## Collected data
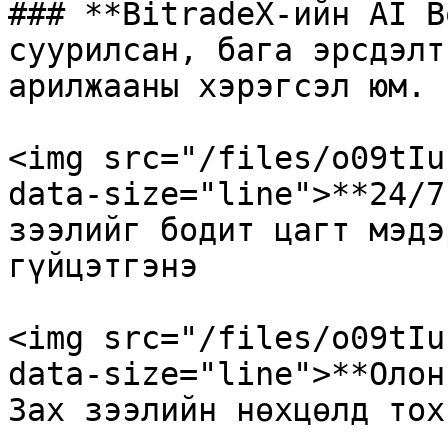
### **BitradeX-ийн AI B
суурилсан, бага эрсдэлт
арилжааны хэрэгсэл юм.

<img src="/files/o09tIu
data-size="line">**24/7
зээлийг бодит цагт мэдэ
гүйцэтгэнэ

<img src="/files/o09tIu
data-size="line">**Олон
Зах зээлийн нөхцөлд тох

## Work item
All of the entries need to be copied exactly, minus any pictures.

## Solution to this task
### **BitradeX-ийн AI B
суурилсан, бага эрсдэлт
арилжааны хэрэгсэл юм.

<img src="/files/o09tIu
data-size="line">**24/7
зээлийг бодит цагт мэдэ
гүйцэтгэнэ

<img src="/files/o09tIu
data-size="line">**Олон
Зах зээлийн нөхцөлд тох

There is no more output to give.